Again, people might want part of it, but they are also a bit smarter than you are and read history books to see exactly how this is going to play out and then they gladly walk away before they light their money on fire.

14 minutes agopixl97

We aren't talking about making new lug-nuts. A company can't just will a fab into existence.

For example, Micron is actively building a few new fabs. One of which has been in progress since Biden (pretty close to my home in fact). It's not going to be completed for another 5 years at a minimum. And this is a company that has the experience and partnerships for producing fabs.

Yes, a new company might decide they want to enter the market, but even if they decided, today, "Yes we'll do this" I'd expect a minimum of a decade before they start spinning out their first chips. That's also at least a $1T investment at this point to get started.

32 minutes agocogman10

The thing is, pretty much everyone relevant assumes it is a bubble and that eventually large players will end up facing mob justice. That's why the hundreds of billions of $ IOUs are getting passed around like hot potatoes, and that's (in addition to ASML, the key part of anything EUV lithography, being booked out for years) why no one is planning to construct dozens of billions of dollars worth of fabs.

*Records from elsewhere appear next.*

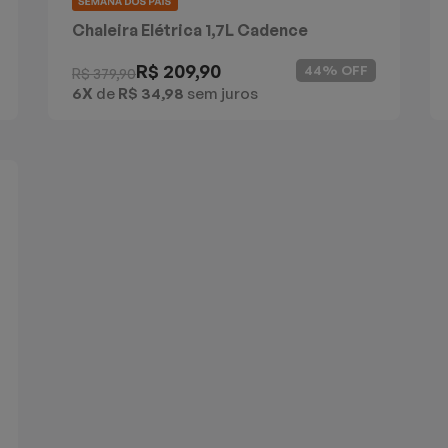
Chaleira Elétrica 1,7L Cadence
Supreme Control Inox
R$ 209,90
44% OFF
R$ 379,90
6X
de
R$ 34,98
sem juros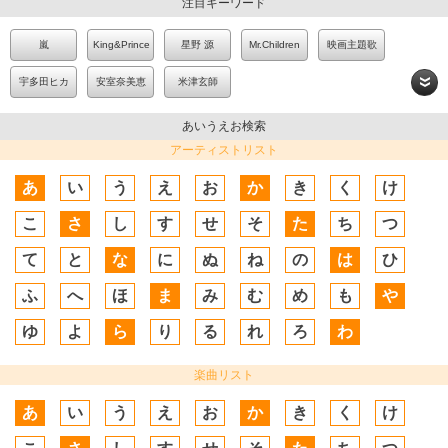
注目キーワード
嵐
King&Prince
星野 源
Mr.Children
映画主題歌
宇多田ヒカ
安室奈美恵
米津玄師
ル
あいうえお検索
アーティストリスト
あ
い
う
え
お
か
き
く
け
こ
さ
し
す
せ
そ
た
ち
つ
て
と
な
に
ぬ
ね
の
は
ひ
ふ
へ
ほ
ま
み
む
め
も
や
ゆ
よ
ら
り
る
れ
ろ
わ
楽曲リスト
あ
い
う
え
お
か
き
く
け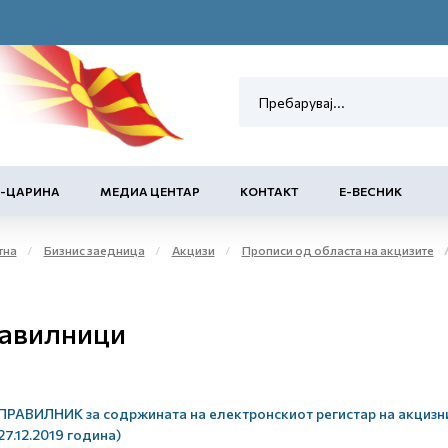
Е-ЦАРИНА
МЕДИА ЦЕНТАР
КОНТАКТ
Е-ВЕСНИК
тна
Бизнис заедница
Акцизи
Прописи од областа на акцизите
авилници
ПРАВИЛНИК за содржината на електронскиот регистар на акцизни
27.12.2019 година)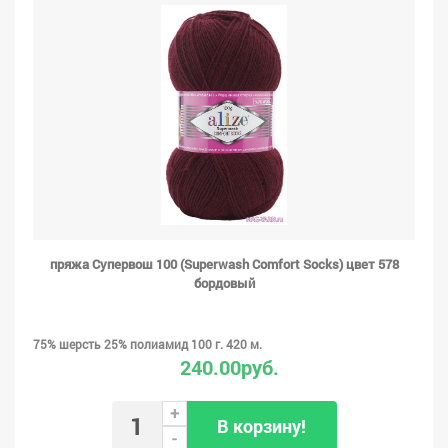
пряжа Супервош 100 (Superwash Comfort Socks) цвет 578
бордовый
75% шерсть 25% полиамид 100 г. 420 м.
240.00руб.
+
В корзину!
-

In addition, the know-how is concentrated in Taiwan. You literally can't train enough people in enough time to move everything out of there.

14 minutes agomschuster91

>a lot of companies that have billions in cash

They sit on billions because they avoid spending their money as much as possible.

The amount they spend on RAM in surrounding few years would represent almost nothing to the massive money hole that would happen if they tried to make their own fab.

Also, these problems tend to affect the entire market, which means if you're big, you're fine. It's when problems don't affect your competitors but affect you that the real issues for these companies crop up.

an hour agopixl97

Real life is not SimCity, you can't just plonk more RAM factories like that. It takes an ungodly amount of capital investment, many years before you see a cent in return, plus there's only a couple firms worldwide that can do it in the first place.

2 hours agoandrepd

"So much so that I heard Samsung’s making more money now with memory than Nvidia’s making with their processors."

I loved Asymco during the Apple 2010s run up, but this, inter alia things mentioned in other comments, should give the reader pause and evaluate how much of this is general knowledge x handwaving x vibes versus a practical ground floor understanding in 2026.